> _WHAT IS REQUIRED_: Please repeat exactly the lines from the one containing "Teie tellimus saadetakse te" to the end of the entries below, both included, and omit all pictures.

> _EXERCISE MATERIAL_:
§

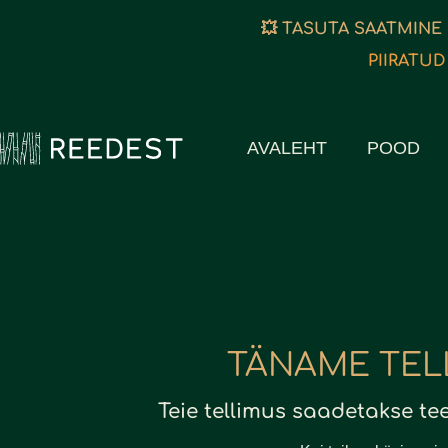
💥 TASUTA SAATMINE
PIIRATUD
AVALEHT
POOD
TÄNAME TEL
Teie tellimus saadetakse te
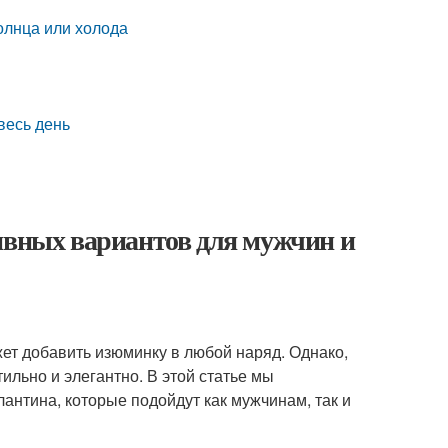
олнца или холода
весь день
ивных вариантов для мужчин и
ет добавить изюминку в любой наряд. Однако,
ильно и элегантно. В этой статье мы
нтина, которые подойдут как мужчинам, так и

§

> _WORKED SOLUTION_:
Teie tellimus saadetakse te
олнца или холода
весь день
ивных вариантов для мужчин и
ет добавить изюминку в любой наряд. Однако,
ильно и элегантно. В этой статье мы
нтина, которые подойдут как мужчинам, так и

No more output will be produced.